Interestingly, the news report from CBF’s web-site gives little detail regarding the changes. Baptist Press (the SBC new organization) provides quotations of the past and new article’s wording:
Under Article II of the CBF’s previous constitution, the purpose of the Fellowship was described as that of bringing together Baptists who desire to call out God’s gifts in each person in order that the Gospel of Jesus Christ will be spread throughout the world in glad obedience to the Great Commission. The revised article in the constitution describes the Fellowship’s purpose as that of serving Christians and churches as they discover and fulfill their God-given mission.
Further, the CBF has removed language that formerly referred to the authority of the Scriptures. Again, the CBF report does not mention this. Baptist Press notes:
The revised article also does not reference the authority of the Bible without the aid of creeds, as did the original. Instead, the revised article cites the CBF’s belief in soul freedom, Bible freedom, church freedom and religious freedom.
Freedom to believe anything one desires.
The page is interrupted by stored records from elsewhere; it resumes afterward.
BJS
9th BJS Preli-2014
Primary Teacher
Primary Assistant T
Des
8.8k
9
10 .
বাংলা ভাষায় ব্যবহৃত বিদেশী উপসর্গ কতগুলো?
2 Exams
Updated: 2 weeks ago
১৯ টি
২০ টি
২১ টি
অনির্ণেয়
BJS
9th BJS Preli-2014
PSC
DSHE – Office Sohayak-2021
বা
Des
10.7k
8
Freedom to think anything you would like regarding the Bible and regarding Jesus or the lack of Jesus’ necessity. The CBF is finally beginning to become more open about its liberal lean.
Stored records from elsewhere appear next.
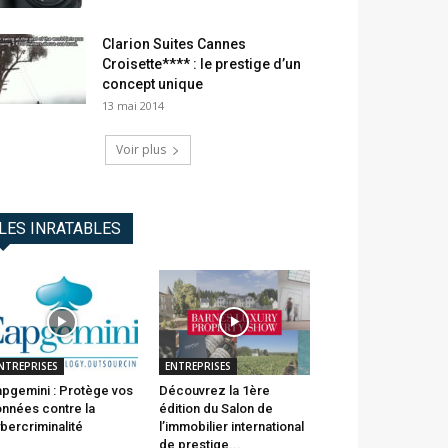
Clarion Suites Cannes
Croisette**** : le prestige d’un
concept unique
13 mai 2014
Voir plus
LES INRATABLES
NTREPRISES
ENTREPRISES
pgemini : Protège vos
Découvrez la 1ère
nnées contre la
édition du Salon de
bercriminalité
l’immobilier international
de prestige...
The CBF will be a good fit for the modern drift toward pluralism among Christian organizations and churches. With every passing year, those who will hold to a faithful commitment to the authority of the Scripture and the centrality and exclusivity of Christ in the gospel are becoming fewer and fewer. Perhaps the drift from Christ and the Scriptures will make our message of fidelity to Christ’s gospel more crisp and clear to those who reap the sad consequences of a religion without the authentic power of Christ.